Abstract
The Saccharomyces Genome Database (SGD; http://www.yeastgenome.org/) collects and organizes biological information about the chromosomal features and gene products of the budding yeast Saccharomyces cerevisiae. Although published data from traditional experimental methods are the primary sources of evidence supporting Gene Ontology (GO) annotations for a gene product, high-throughput experiments and computational predictions can also provide valuable insights in the absence of an extensive body of literature. Therefore, GO annotations available at SGD now include high-throughput data as well as computational predictions provided by the GO Annotation Project (GOA UniProt; http://www.ebi.ac.uk/GOA/). Because the annotation method used to assign GO annotations varies by data source, GO resources at SGD have been modified to distinguish data sources and annotation methods. In addition to providing information for genes that have not been experimentally characterized, GO annotations from independent sources can be compared to those made by SGD to help keep the literature-based GO annotations current.
INTRODUCTION
Since 2001, the Saccharomyces Genome Database (SGD; http://www.yeastgenome.org/) has used the Gene Ontology (GO) to annotate gene products in the budding yeast Saccharomyces cerevisiae (1,2). GO consists of three sets of structured, controlled vocabularies, also known as ontologies: the Molecular Function ontology describes the activities of gene products; the Biological Process ontology places molecular functions in a biological context; and the Cellular Component ontology describes the subcellular localizations of gene products (3). The selection of a GO term from one of these ontologies to annotate a gene product must be supported by a reference, such as a peer-reviewed research article or an abstract, as well as by an evidence code that describes the type of evidence present in that reference (4).

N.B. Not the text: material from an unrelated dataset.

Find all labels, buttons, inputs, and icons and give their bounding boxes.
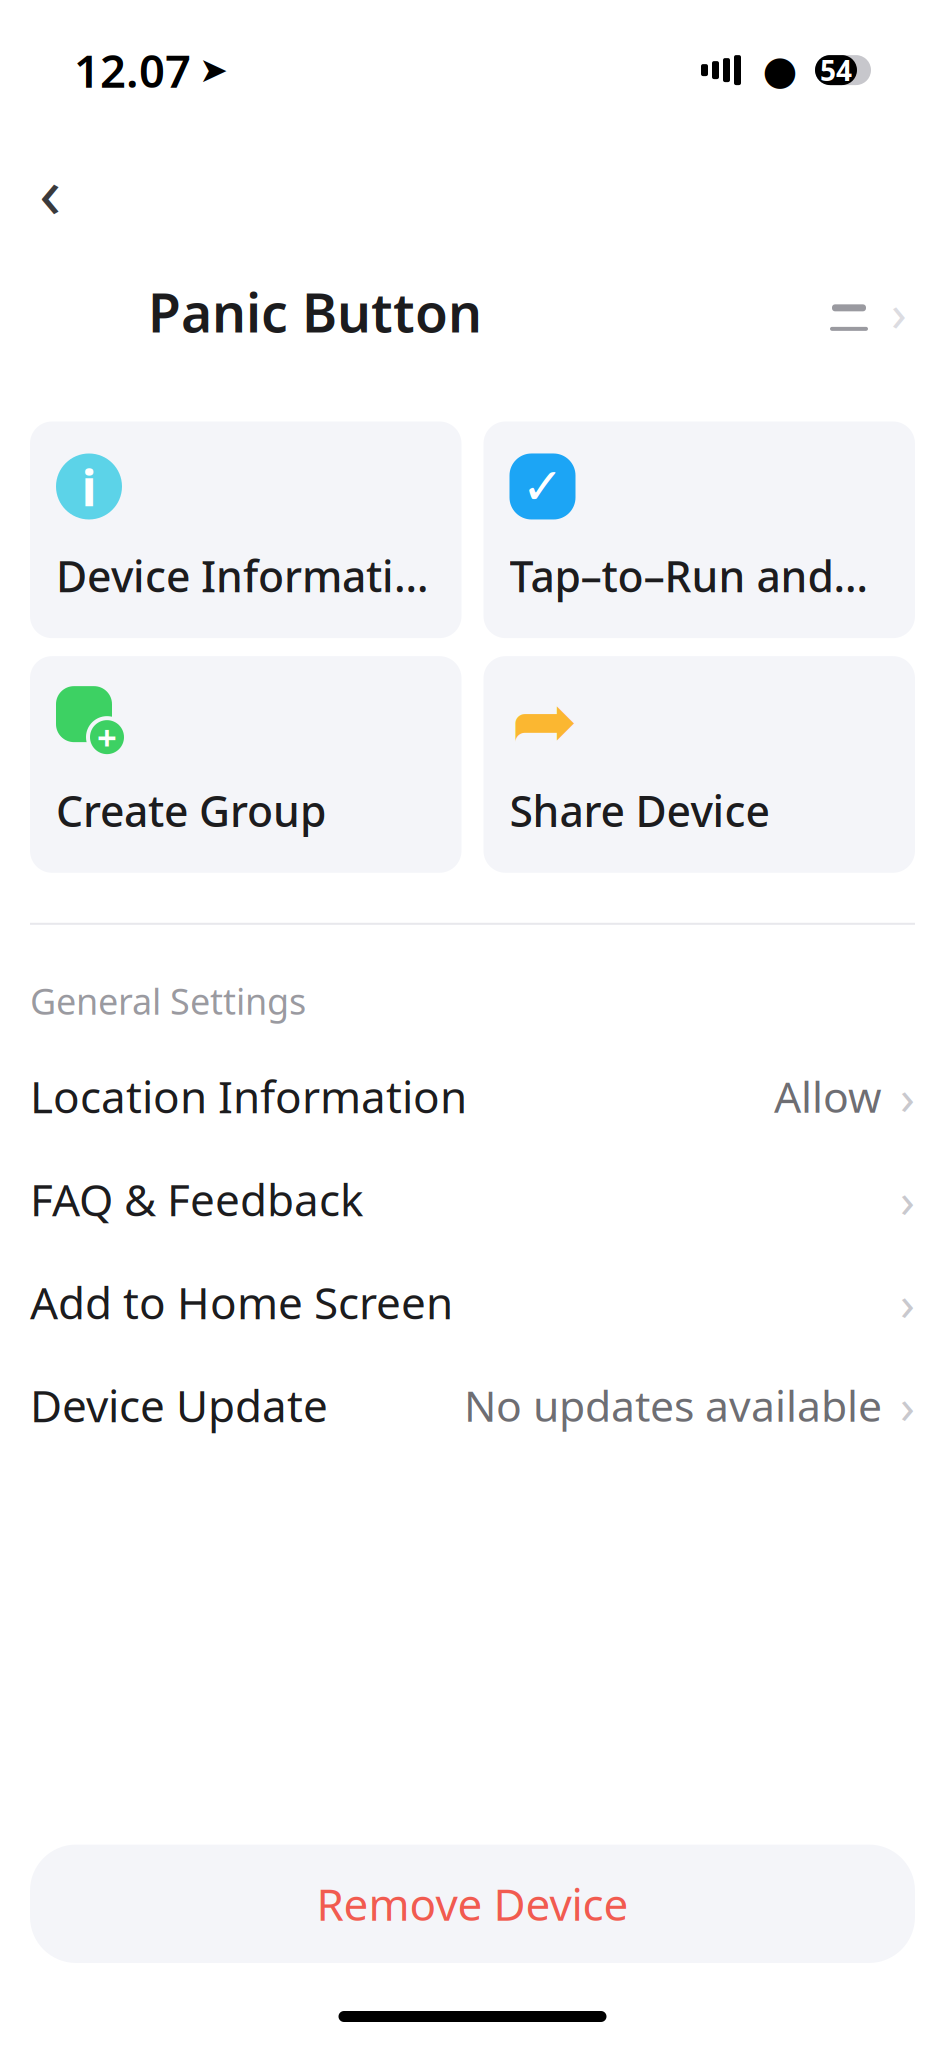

At SGD, results from traditional experimental methods published in the scientific literature are the primary sources of evidence used to support the GO annotation of gene products. If no experimental data are available for a gene, it is annotated to the terms ‘biological_process’, ‘molecular_function’ or ‘cellular_component’ (the root terms of the three ontologies) with the evidence code ‘ND’ to indicate there are ‘No Biological Data Available’. While this does not describe the biology of the gene product, it indicates that no experimental results are available in the published literature at the time of annotation (Table 1). Using this curatorial process, every S. cerevisiae gene product has been assigned at least one GO term in each of the three ontologies since 2003.
Table 1.
Annotation method | Data source (No. of annotations) | Evidence code |
---|---|---|
Manually curated* | SGD (35 684) | IDA: Inferred from Direct Assay |
UniProt (93) | IGI: Inferred from Genetic Interaction | |
MGI (8) | IMP: Inferred from Mutant Phenotype | |
IPI: Inferred from Physical Interaction | ||
IEP: Inferred from Expression Pattern | ||
ISS: Inferred from Sequence/Structural Similarity | ||
IC: Inferred by Curator | ||
RCA: Reviewed Computational Analysis | ||
NAS: Non-traceable Author Statement | ||
TAS: Traceable Author Statement | ||
ND: No Biological Data Available | ||
High-throughput* | SGD (4203) | IDA, IMP, IGI, IPI, IEP |
Computational | UniProt (30959) | IEA: Inferred from Electronic Annotation |
*Annotations generated by the manually curated and high-throughput methods are available from the GO Consortium (http://www.geneontology.org/GO.current.annotations.shtml). The total numbers of annotations are current as of September 2007. Numbers of manually curated annotations from GOA UniProt are cumulative since the January 2007 GOA UniProt data release. Because GOA UniProt compiles GO annotations from many sources, GO annotations are assigned by GOA UniProt and the Mouse Genome Informatics group (MGI; http://www.informatics.jax.org/). Numbers of Computational annotations from UniProt are from the June 2007 GOA UniProt data release. Documentation about evidence codes is available at http://www.geneontology.org/GO.evidence.shtml.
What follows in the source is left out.